Brief Fact Summary. Plaintiff seeks backup computer files during a suit alleging retaliation from his filing a harassment suit against his boss.
Synopsis of Rule of Law. All parties have a duty to produce all discoverable evidence in a case. Courts prefer the marginal utility test is deciding who should bear the burden of the costs of production. The more relevant the material, the more likely the requesting party will not have to pay for that production.
Issue. Whether the defendant should be required to produce evidence that it will be costly to procure for the possibility of evidence.
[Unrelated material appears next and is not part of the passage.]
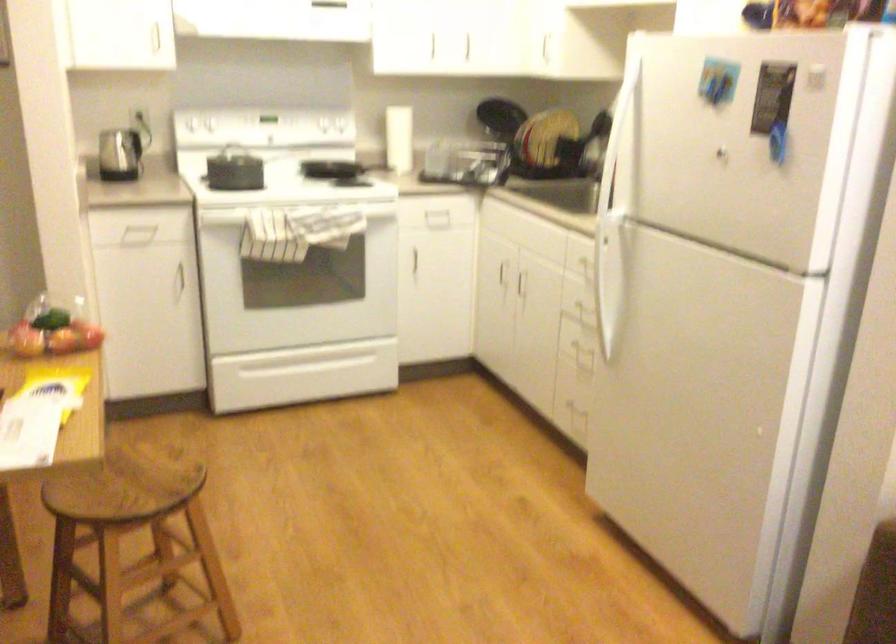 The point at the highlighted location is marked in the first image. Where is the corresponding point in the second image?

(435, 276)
Held. Yes. The court deals with several issues, first there is no requirement that all data be granted under the discovery request, second who should have to pay for that request. The court states until we know for sure what the evidence will produce the parties can not adequately argue whether the burden of production is worthless. All parties to a civil action are required to produce all discoveries that are requested unless it is protected material. In some cases one party can argue if the cost is too unduly burdensome, that the requesting party be responsible for the production of the evidence. Courts evaluate the cost of the production, the damages that are claimed and the resources available to all parties before sifting any discovery production to the requesting party under what is called the marginal utility test. The test balances how important the requested information is to the case to decide who should bear the burden. This court decided to have a test run. The Government was required to restore emails only for one employee, show how much it cost but also how much relevant evidence is produced.
Discussion. The court states there are many theories. The market economic theory of document production states that if the requesting party is responsible for the costs, that party will not ask for anything more than it needs and will solve the issue. Many people feel a person will request everything in hopes of getting just what they want. The court does not find this approach fair.